• Material shown
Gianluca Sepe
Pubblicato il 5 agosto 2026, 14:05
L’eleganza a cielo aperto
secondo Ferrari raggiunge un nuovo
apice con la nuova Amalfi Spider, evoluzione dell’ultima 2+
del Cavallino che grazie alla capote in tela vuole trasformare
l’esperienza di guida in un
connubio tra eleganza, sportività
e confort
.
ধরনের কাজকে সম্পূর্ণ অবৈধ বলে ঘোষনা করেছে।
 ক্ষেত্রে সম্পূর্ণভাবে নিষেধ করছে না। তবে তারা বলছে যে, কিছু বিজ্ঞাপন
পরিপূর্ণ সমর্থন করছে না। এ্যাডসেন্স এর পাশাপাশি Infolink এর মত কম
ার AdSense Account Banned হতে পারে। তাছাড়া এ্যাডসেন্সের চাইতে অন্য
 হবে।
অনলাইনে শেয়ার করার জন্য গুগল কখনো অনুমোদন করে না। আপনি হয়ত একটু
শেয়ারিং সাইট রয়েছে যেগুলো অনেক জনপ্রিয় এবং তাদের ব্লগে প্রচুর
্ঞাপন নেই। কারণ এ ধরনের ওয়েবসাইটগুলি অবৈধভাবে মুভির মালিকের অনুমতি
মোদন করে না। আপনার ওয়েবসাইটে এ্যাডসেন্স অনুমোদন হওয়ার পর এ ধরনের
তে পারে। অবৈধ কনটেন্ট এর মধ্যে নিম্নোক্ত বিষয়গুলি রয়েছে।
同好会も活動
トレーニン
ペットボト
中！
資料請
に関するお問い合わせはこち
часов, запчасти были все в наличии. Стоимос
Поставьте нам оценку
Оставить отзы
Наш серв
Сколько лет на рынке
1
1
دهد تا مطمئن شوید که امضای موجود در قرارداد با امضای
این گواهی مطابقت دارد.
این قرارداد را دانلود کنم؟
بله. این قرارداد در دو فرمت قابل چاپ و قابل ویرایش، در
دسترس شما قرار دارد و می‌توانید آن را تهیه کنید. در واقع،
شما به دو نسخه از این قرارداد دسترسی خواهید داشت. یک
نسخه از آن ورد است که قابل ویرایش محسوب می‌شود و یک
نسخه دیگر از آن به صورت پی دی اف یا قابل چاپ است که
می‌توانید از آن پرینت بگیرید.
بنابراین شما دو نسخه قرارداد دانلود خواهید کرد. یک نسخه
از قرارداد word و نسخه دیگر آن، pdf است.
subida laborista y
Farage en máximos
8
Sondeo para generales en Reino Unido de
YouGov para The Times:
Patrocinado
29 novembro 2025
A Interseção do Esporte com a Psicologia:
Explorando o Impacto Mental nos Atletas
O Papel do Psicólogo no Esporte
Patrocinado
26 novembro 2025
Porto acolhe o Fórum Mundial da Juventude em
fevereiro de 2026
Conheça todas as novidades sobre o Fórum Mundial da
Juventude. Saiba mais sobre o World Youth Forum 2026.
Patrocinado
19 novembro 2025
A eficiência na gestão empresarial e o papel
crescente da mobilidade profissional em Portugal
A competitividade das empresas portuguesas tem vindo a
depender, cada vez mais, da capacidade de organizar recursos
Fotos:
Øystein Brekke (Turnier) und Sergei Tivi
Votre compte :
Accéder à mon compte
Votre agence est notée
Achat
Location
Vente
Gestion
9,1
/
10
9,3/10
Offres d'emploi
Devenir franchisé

• Exercise
Within the records above, count the lines that include the string "Esporte"; state the number and nothing else.

• Written answer
2